During the evening on September 11th of this year I stopped by Ralph's to pick up some quick groceries: yogurt, carots, fruit. I hadn't been in a particularly memorial mood, to be honest; I had spent the day keeping busy with daily grind routine and some freelance work; the year 2001, New York City, and all the events of that Tuesday morning felt pretty far away.

from netscape.com - click for full versionAt the supermarket I found myself standing in front of a large pile nectarines, alongside a pleasant looking middle aged man wearing a Yarmulke. There was nobody else in the produce section. Silently, we squeezed and inspected the red-orange fruit (only $0.99 per lb!) acting generally oblivious to one another's presence. How absurd and pathetic is it that two people standing side by side doing the same thing don't take the time to exchange even a "hello"? Aren't we both human beings? Male human beings, even, who appreciate reasonably-priced juicy citrus? I though hard about it, for a minute or two. Hard enough that I didn't remember to take the time to actually say "hello" to the guy. And as if to turn the moment into some sort of post-modern zen koan, the grocery store sound-system started pumping out "Will you Marry Me Boy?" by Paula Abdul. With vocals. Just awful.
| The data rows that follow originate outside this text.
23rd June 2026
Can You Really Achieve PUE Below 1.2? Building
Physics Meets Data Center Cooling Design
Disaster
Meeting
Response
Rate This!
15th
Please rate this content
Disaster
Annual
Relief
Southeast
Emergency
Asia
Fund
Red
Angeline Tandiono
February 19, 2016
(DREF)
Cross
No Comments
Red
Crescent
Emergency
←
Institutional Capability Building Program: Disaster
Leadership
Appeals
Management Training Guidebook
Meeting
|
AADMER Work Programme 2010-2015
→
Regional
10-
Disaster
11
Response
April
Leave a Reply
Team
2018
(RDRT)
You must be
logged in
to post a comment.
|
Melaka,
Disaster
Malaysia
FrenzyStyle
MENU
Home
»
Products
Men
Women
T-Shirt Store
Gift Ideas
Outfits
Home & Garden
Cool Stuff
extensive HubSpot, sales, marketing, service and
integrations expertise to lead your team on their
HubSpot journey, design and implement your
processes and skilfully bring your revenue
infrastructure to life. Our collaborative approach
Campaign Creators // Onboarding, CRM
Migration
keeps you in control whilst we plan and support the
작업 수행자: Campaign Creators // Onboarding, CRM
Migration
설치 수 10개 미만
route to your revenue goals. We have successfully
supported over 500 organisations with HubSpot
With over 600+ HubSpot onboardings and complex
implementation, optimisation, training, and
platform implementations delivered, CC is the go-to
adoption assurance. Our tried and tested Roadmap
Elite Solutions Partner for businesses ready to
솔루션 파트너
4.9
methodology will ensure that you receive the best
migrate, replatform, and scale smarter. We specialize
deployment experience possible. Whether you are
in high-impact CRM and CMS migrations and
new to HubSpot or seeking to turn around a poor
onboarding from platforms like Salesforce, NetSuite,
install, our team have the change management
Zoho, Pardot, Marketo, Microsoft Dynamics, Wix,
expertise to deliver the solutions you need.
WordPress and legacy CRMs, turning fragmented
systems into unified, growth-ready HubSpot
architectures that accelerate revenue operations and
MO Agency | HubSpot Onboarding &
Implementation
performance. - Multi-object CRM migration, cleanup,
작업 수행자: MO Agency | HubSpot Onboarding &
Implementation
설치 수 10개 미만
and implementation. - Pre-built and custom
I stepped into the shorter of the two checkout lines, thinking, "Jesus, I haven't thought about this song in about 10 years." Suddenly the 22 year old chubby bearded guy in front of me turned about halfway around, and spoke aloud to no one in particular. "Is this Paula Abdul?" I muttered something about 12 years, and he started make observations about the nearby rack of Snow White DVDs. "About time Disney started putting out this stuff," he said. He rambled on annoyingly, and I suddenly remembered why people keep quiet at the supermarket. Then I felt guilty.

Later, sleepy, I visited a Netscape news site to find a rather harrowing combination of news items structured into one screen. I found a sad synchronicity in there, somewhere between the nectarines and the cheating wives.